Оба гроба были внесены в правый склеп, принадлежащий семье Сен-Меран; они были поставлены на заранее возведенный помост, который уже готов был принять свой скорбный груз; Вильфор, Франц и ближайшие родственники одни вошли в святилище.
Так как все религиозные обряды были уже совершены снаружи и не было никаких речей, то присутствующие сразу же разошлись: Шато-Рено, Альбер и Моррель отправились в одну сторону, а Дебрэ и Бошан в другую.
Франц остался с Вильфором. У ворот кладбища Моррель под каким-то предлогом остановился; он видел, как они вдвоем отъехали в траурной карете, и счел это плохим предзнаменованием. Он вернулся в город и, хотя сидел в одной карете с Шато-Рено и Альбером, не слышал ни слова из того, что они говорили.
И действительно, в ту минуту, когда Франц хотел попрощаться с Вильфором, тот сказал:
– Когда я опять вас увижу, барон?
– Когда вам будет угодно, сударь, – ответил Франц.
– Как можно скорее.
– Я к вашим услугам; хотите, поедем вместе?
– Если это вас не стеснит.
– Нисколько.
Вот почему будущий тесть и будущий зять сели в одну карету, и Моррель, мимо которого они проехали, не без основания встревожился.

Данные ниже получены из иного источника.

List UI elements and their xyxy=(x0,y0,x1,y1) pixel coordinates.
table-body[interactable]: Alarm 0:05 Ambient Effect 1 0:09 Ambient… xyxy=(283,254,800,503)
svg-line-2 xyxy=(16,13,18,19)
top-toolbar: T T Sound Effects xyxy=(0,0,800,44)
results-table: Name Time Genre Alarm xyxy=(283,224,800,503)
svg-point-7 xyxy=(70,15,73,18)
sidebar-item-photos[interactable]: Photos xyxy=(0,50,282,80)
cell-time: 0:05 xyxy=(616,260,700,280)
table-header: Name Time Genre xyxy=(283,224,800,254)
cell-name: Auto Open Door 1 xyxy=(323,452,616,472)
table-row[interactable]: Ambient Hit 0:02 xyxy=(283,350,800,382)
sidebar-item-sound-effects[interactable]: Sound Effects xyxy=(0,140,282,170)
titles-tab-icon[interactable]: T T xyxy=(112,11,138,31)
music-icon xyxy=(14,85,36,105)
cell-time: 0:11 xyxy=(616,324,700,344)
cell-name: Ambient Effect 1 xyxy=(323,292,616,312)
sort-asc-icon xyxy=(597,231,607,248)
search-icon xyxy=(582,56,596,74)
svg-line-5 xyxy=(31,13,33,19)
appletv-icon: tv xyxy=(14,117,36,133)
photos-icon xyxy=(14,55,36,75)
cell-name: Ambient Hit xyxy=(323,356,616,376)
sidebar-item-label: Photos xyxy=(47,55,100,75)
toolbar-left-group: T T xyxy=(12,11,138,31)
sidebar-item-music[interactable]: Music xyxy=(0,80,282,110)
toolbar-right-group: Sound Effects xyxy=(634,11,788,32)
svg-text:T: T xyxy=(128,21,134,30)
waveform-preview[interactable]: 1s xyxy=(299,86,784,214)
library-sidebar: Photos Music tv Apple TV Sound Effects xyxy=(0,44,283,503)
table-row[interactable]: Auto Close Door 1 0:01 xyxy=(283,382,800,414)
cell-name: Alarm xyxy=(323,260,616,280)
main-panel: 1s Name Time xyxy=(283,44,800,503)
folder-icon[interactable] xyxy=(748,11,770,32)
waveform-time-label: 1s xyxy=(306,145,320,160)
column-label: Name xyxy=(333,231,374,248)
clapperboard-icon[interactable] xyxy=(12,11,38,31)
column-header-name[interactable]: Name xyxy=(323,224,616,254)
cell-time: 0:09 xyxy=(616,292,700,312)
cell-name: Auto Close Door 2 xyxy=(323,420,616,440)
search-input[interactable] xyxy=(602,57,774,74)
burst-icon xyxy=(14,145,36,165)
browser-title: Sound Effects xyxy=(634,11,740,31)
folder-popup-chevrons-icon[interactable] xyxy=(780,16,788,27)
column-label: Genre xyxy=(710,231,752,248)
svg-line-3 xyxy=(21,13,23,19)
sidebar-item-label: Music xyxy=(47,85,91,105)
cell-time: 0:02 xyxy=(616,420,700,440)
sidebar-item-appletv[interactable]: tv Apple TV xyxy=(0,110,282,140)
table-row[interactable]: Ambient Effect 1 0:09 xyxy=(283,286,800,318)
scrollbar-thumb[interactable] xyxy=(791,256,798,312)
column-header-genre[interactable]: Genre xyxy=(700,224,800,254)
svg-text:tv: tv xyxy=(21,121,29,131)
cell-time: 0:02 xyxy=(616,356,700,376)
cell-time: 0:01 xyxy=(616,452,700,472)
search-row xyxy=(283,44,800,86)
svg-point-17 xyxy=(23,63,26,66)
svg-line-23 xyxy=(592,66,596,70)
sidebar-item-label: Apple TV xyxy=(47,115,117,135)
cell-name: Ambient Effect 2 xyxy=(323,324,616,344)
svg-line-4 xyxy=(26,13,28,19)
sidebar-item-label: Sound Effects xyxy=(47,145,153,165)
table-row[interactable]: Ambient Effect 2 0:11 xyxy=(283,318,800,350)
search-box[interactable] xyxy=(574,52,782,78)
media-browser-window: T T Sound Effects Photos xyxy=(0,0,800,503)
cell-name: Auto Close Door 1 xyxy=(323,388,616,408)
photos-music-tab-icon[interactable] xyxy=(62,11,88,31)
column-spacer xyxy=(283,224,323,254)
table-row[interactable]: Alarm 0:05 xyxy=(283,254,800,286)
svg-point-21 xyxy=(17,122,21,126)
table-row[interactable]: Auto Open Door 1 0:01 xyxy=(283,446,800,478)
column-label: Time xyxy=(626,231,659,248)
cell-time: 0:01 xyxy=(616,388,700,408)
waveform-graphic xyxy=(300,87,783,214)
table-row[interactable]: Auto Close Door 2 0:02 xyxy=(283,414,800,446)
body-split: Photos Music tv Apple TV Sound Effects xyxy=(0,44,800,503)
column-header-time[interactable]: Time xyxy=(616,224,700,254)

Вильфор и Франц вернулись в предместье Сент-Оноре.
Королевский прокурор, не заходя ни к кому, не поговорив ни с женой, ни с дочерью, провел гостя в свой кабинет и предложил ему сесть.
– Господин д’Эпине, – сказал он, – я должен вам нечто напомнить, и это, быть может, не так уж неуместно, как могло бы показаться с первого взгляда, ибо исполнение воли умерших есть первое приношение, которое надлежит возложить на их могилу. Итак, я должен вам напомнить желание, которое высказала третьего дня госпожа де Сен-Меран на смертном одре, а именно, чтобы свадьба Валентины ни в коем случае не откладывалась. Вам известно, что дела покойницы находятся в полном порядке; по ее завещанию к Валентине переходит все состояние Сен-Меранов; вчера нотариус предъявил мне документы, которые позволяют составить в окончательной форме брачный договор. Вы можете поехать к нотариусу и от моего имени попросить его показать вам эти документы. Наш нотариус – Дешан, площадь Бове, предместье Сент-Оноре.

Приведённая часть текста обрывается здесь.